As a whole, the project will jointly investigate: how to efficiently pre-process and standardize histological WSI, how to extract their most significant features from automatically selected ROIs and how to find the best supervised and semi-supervised model that uses these features to diagnose utilizing crowdsourcing strategies. The areas of research of the project will help to address the challenge Health, demographic change and wellbeing. These areas are of general interest to the scientific community. The project is expected to have social and economic impact at different levels. The hospitals in the proposal will benefit from an AI solution which will help deliver accurate and fast diagnosis. Furthermore, the work of expert pathologists and pathologists in training will make it possible the annotation of huge datasets despite the limited available time of medical specialists. This will result in reliable systems which will help enhance the training of the pathologists in training. The system could be installed or used remotely by other Spanish hospitals in the future. This would open the door to a new form of collaboration between pathology departments at national level. In summary, the project represents a coordinated effort to solve interesting and challenging problems of social, medical, and scientific interest.

Objectives

The goal of the project AI4SKIN is to develop a robust artificial intelligence system to classify the following seven types of cutaneous spindle cell neoplasms: leiomyoma, dermatofibroma, atypical fibroxanthoma, leiomyosarcoma, dermatofibrosarcoma protuberans, squamous cell carcinoma and spindle cell melanoma using Whole Slide Images. This project will jointly investigate how to efficiently pre-process and standardize histological WSI, how to extract their most significant features from automatically selected ROIs and how to find the best model that uses these features to diagnose through different crowdsourcing strategies. This will facilitate and speed up the recognition of the main cutaneous spindle cell tumours, improve the training of pathologist who are confronted for the first time with this complex group of skin tumors, as well as to serve as support for more experienced pathologists but with limited experience in dermatology.
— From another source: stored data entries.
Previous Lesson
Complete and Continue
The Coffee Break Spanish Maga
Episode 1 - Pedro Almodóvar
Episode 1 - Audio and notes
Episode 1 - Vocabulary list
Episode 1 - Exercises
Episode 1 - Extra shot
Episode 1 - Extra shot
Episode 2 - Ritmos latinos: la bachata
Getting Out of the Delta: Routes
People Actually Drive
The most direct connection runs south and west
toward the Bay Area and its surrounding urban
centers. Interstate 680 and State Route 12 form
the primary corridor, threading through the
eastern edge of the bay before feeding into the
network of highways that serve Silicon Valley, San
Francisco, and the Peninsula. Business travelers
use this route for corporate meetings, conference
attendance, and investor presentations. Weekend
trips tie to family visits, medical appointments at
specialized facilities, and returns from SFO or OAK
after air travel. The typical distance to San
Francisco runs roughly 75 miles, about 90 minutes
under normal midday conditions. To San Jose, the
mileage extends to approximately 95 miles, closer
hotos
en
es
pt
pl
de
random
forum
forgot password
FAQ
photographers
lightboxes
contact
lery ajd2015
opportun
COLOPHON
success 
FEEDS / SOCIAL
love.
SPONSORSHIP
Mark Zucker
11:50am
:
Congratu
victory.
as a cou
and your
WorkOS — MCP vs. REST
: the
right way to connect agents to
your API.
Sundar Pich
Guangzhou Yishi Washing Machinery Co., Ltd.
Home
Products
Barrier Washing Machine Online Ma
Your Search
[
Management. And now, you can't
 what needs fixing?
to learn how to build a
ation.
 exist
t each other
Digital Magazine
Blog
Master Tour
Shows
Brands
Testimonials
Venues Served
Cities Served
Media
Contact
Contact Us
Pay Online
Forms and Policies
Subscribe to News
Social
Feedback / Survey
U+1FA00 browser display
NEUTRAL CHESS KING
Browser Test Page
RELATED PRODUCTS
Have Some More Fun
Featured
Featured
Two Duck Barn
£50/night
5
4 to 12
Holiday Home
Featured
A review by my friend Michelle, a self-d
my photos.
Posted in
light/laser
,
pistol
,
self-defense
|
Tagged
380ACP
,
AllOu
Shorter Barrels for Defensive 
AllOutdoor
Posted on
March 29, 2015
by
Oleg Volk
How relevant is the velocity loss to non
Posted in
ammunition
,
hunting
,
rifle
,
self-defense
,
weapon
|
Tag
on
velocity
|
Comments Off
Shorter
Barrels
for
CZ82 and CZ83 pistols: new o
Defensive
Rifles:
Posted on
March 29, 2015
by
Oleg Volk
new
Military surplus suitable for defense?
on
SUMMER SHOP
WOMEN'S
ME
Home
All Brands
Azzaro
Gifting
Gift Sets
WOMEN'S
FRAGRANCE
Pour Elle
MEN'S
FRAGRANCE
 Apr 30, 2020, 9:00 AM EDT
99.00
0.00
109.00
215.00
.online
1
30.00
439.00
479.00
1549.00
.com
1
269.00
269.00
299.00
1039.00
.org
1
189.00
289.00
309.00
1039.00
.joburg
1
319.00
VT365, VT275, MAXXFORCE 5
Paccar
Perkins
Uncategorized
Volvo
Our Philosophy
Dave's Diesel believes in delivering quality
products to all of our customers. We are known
This general objective is divided in the following specific objective:

SO2.1 To develop methods for blur elimination and color normalization in WSIs. These methods will detect blurred areas and, when possible, deblur them using deconvolution techniques. Color normalization will make the system robust to inter- and intra-hospital variations. The developed techniques will help to better automatically select regions of interest extract more discriminative features, and increase the performance of machine learning methods.
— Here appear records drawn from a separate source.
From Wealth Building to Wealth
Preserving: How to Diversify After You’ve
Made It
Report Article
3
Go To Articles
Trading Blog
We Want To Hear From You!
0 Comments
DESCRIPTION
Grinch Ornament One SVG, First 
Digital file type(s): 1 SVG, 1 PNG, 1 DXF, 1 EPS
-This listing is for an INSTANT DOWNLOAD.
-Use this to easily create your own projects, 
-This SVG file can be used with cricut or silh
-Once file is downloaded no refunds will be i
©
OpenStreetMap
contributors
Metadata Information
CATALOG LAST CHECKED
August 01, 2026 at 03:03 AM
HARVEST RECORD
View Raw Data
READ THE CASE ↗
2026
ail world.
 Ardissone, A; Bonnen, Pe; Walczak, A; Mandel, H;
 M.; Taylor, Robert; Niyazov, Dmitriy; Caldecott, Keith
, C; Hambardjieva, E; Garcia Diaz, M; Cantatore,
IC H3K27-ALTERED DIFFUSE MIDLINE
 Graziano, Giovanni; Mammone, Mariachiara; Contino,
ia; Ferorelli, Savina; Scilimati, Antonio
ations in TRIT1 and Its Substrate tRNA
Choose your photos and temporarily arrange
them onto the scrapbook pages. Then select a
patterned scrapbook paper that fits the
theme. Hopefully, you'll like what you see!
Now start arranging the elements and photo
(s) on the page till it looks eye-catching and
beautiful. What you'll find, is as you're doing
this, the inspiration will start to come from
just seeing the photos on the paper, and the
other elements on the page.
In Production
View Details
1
SO2.2. To develop supervised crowdsourcing methods for the identification and classification of the seven types of spindle cell neoplasms based on the dataset annotated by pathologists in training. The developed methods will utilize regions of interest, features and prior information on the pathologies to jointly estimate the underlying classifier as well as the parameters characterizing each annotator’s expertise.

SO2.3 To develop semi-supervised crowdsourcing methods for the identification and classification of the seven pathologies. Due to the large size of the dataset, WSIs will not be exhaustively marked. Semi-supervised methods that use both annotated and non-annotated regions to increase the efficacy of the crowdsourcing methods will be developed.